- _Transcribed page contents_

::::::

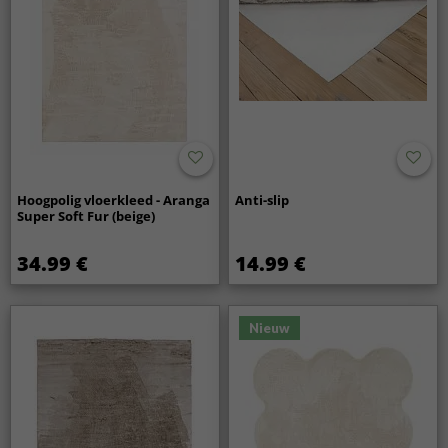
Hoogpolig vloerkleed - Aranga
Anti-slip
Super Soft Fur (beige)
34.99 €
14.99 €
Nieuw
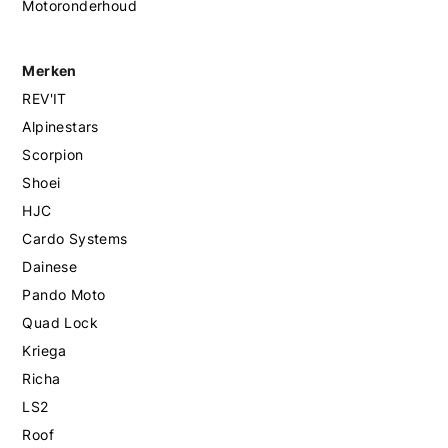
Motoronderhoud
Merken
REV'IT
Alpinestars
Scorpion
Shoei
HJC
Cardo Systems
Dainese
Pando Moto
Quad Lock
Kriega
Richa
LS2
Roof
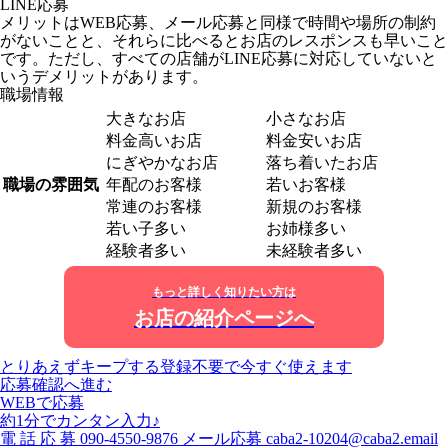
LINE応募
メリットはWEB応募、メール応募と同様で時間や場所の制約
がないことと、それらに比べるとお店のレスポンスも早いこと
です。ただし、すべての店舗がLINE応募に対応していないと
いうデメリットがあります。
職場情報
大きなお店
小さなお店
料金高いお店
料金安いお店
にぎやかなお店
落ち着いたお店
職場の雰囲気
年配のお客様
若いお客様
常連のお客様
新規のお客様
若い子多い
お姉様多い
経験者多い
未経験者多い
もっと詳しく知りたい方は
お店の紹介ページへ
とりあえずキープする
登録不要で今すぐ使えます
応募確認へ進む
WEBで応募
約1分でカンタン入力♪
電
話
応
募
090-4550-9876
メール応募
caba2-10204@caba2.email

::::::

- _ASSIGNED TASK_
Could the lines from the first entry through the line that contains "メリットはWEB応募、メール応募と同様で時間や場所の制約" be copied exactly, with all pictures left out?

- _RESULT_
Hoogpolig vloerkleed - Aranga
Anti-slip
Super Soft Fur (beige)
34.99 €
14.99 €
Nieuw
Motoronderhoud
Merken
REV'IT
Alpinestars
Scorpion
Shoei
HJC
Cardo Systems
Dainese
Pando Moto
Quad Lock
Kriega
Richa
LS2
Roof
LINE応募
メリットはWEB応募、メール応募と同様で時間や場所の制約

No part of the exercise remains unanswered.